To, co daje się wdrukować z otoczenia lub samemu sobie i jak słusznie
zauważyłeś dotyczy zachowania - to są nawyki, przyzwyczajenia. Nasze
zachowania składają się z nawyków, przyzwyczajeń. Preferencje, nie tylko
zresztą seksualne ale w ogóle osobowościowe, takie jak na przykład
inrtowersja czy ekstrawersja należą do innej kategorii i wszystko na to
wskazuje, że są to cechy wrodzone. Może jest to zapisane w genach, a może
gdzie indziej. Ale wdrukować, czy wymazać preferencje się nie dają. Ot co!
:)

>> Przeciwnicy prawa do adopcji dla homo skupiają się jedynie na wynikach
>> statystyki przyszłości, żeby mieć argument, że homo tworzą homo i tym
>> chcieliby poprzeć tezę, że ludzkość czy naród wymrze. :DDDD
>> ...
>>> tabu, tabem, ale twoja argumentacja jest ciekawa :)
>>> "nie słyszałem/nie znam" a wypowiadasz się jakbyś "słyszał/znał"
>>> najpierw swoją tezę opierasz o to, że nie znasz nikogo, kto został
>>> wychowany na geja, a zaraz potem mówisz, że to wynika z tabu, ale cały
>>> czas uparcie twierdzisz, że nie znasz nikogo kto sie wychował na geja
>>> i że to jest dowód na to, że nie można... uffff, niezła jazda z tobą
>>> :)
>>> podsumujmy twoją linię obrony:
>>> nie znam żadnego geja wychowanego na geja -> bo nie mówi się o tym ->
>>> dlatego nie można wychować nikogo na geja.

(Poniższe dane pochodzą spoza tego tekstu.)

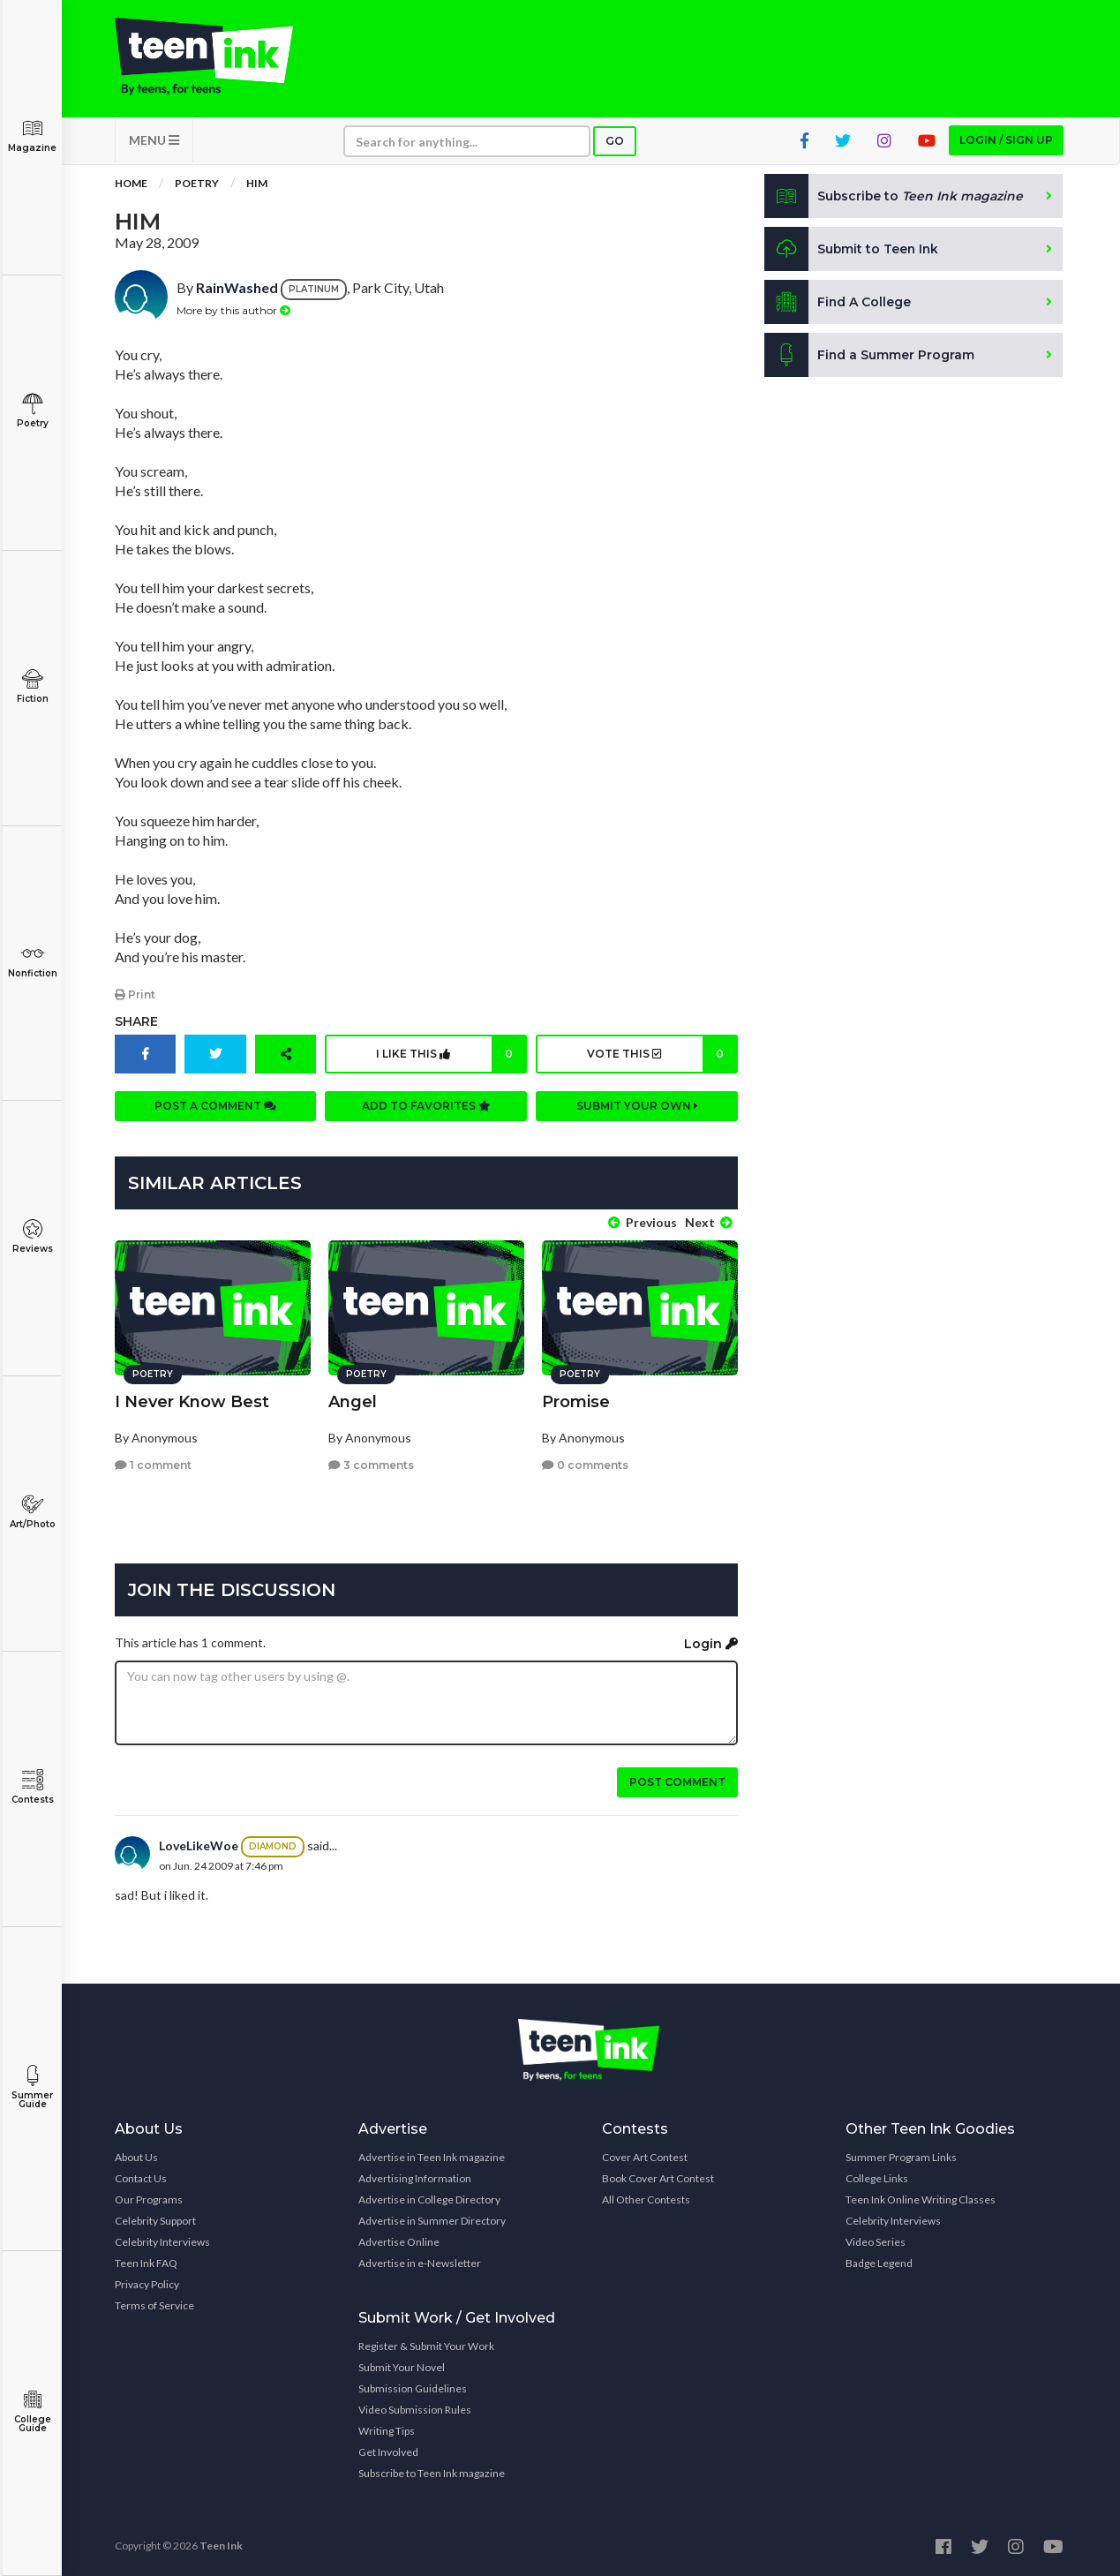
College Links (877, 2177)
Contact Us (141, 2177)
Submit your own (637, 1106)
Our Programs (149, 2198)
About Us (136, 2156)
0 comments (585, 1464)
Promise (576, 1400)
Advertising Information (414, 2177)
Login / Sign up (1006, 141)
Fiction (32, 686)
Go (614, 142)
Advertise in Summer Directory (432, 2219)
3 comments (371, 1464)
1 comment (153, 1464)
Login (711, 1643)
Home (131, 185)
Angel (352, 1400)
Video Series (876, 2241)
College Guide (32, 2411)
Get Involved (388, 2451)
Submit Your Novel (401, 2366)
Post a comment (215, 1106)
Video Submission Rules (414, 2408)
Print (135, 995)
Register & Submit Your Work (426, 2345)
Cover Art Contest (645, 2156)
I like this (450, 1055)
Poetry (32, 411)
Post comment (677, 1781)
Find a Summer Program (869, 357)
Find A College (838, 304)
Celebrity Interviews (162, 2241)
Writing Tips (386, 2430)
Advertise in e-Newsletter (419, 2262)
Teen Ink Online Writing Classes (921, 2198)
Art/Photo (32, 1512)
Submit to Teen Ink (852, 251)
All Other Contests (646, 2198)
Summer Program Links (901, 2156)
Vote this (661, 1055)
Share (136, 1022)
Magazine (32, 135)
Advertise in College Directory (429, 2198)
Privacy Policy (147, 2283)
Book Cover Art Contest (658, 2177)
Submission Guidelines (412, 2387)
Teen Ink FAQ (146, 2262)
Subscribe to (894, 198)
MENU (154, 141)
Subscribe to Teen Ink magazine (431, 2472)
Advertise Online (399, 2241)
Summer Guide (32, 2087)
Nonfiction (32, 961)
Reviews (32, 1236)
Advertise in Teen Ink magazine (431, 2156)
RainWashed (237, 289)
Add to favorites (426, 1106)
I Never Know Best (192, 1400)
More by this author (233, 311)
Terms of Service (154, 2304)
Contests (32, 1787)
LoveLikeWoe (198, 1844)
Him (256, 185)
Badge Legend (879, 2262)
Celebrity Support (155, 2219)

>> Jak możesz trafić na kogoś, kto wychowany był przez geja, skoro
>> tatusiowie mówią mu, że są tylko przyjaciółmi na przykład. No wyobraź
>> to sobie. Nie słyszałem o kimś takim i sądzę, że mało kto słyszał.

> zabawny jesteś.
> powtórzę zatem jeszcze raz:
> nie słyszałem o wychowaniu kogoś na geja -> bo jest tabu i mało kto
> słyszał -> z tej racji, że nie słyszałem, nie można wychowac kogoś na
> geja.

Musisz wyjść z tego zaklętego koła, bo się nie porozumiemy. A tu akurat o
mało istotnej rzeczy mówimy.
Ale spróbuję jeszcze raz.
Kiedy mówię, że nie słyszałem o gejach wychowanych przez gejów, to
podkreślam tym, że nia ma na to namacalnych dowodów, że jakiekolwiek
wychowywanie dwóch gejów skutkuje nabyciem preferencji homoseksualnych.
Powiedziłem też, że nie było w przeszłości otwartych związków
homoseksualnych i dlatego wszystkie przypadki, w kórych takie nieoficjalne
i ukrywane pary wychowywały dzieci są nieznane ogółowi. Tłumaczę ten brak
informacji powszechnym tabu. Nie wierzę jednak, że jeśli dwóch facetów
odnajduje siebie i chcą razem dać jakiemuś dziecku wychowanie, to że nie
mogą tego osiągnąć w ukryciu pod pozorem jakiegoś "wujkostwa"
"guwernanctwa" czy jakiejś innej legendy. Mam przekonanie, że to nie jest
nowa sprawa, nowy problem, który nawiedził małą część społeczeństwa -
tylko homo zaczynają o tym mówić głośno. Chcą mieć do tego prawo ze
wszystkimi jego skutkami prawnymi.

> nie wiem czy to do ciebie dotarło, że nie obchodzi mnie homo jako
> kwestia moralności czy naganności.
>> Ale jak porozmawiasz z pięcdziesięcioma gejami (więcej nie proponuję,
>> bo pewnie zwiejesz w popłochu) i zapytasz o rodziców, to wszycy będą
>> mieli rodziców hetero. To jak mam Ci powiedzieć, że takich jest tak
>> dużo, że tamtych prawie nie ma albo wcale?
>> Jak mam Ci powiedzieć, że słyszałem o wspomnianych przypadkach? Halo!
>> Rozumisz, co mówię? Zdejmij te zaślepki i zatyczki homofobiczne. Halo!
>> Mówi się! :D

> halo!
> pan przestanie pić i odezwie się za 24h jak wytrzeźwieje :)
>
>>> jak to "nie teges"? przecież to "teges"!? czyżbyś miał coś przeciwko
>>> "teges"?! no proszę, na zewnątrz gejofil, a w środku homofob!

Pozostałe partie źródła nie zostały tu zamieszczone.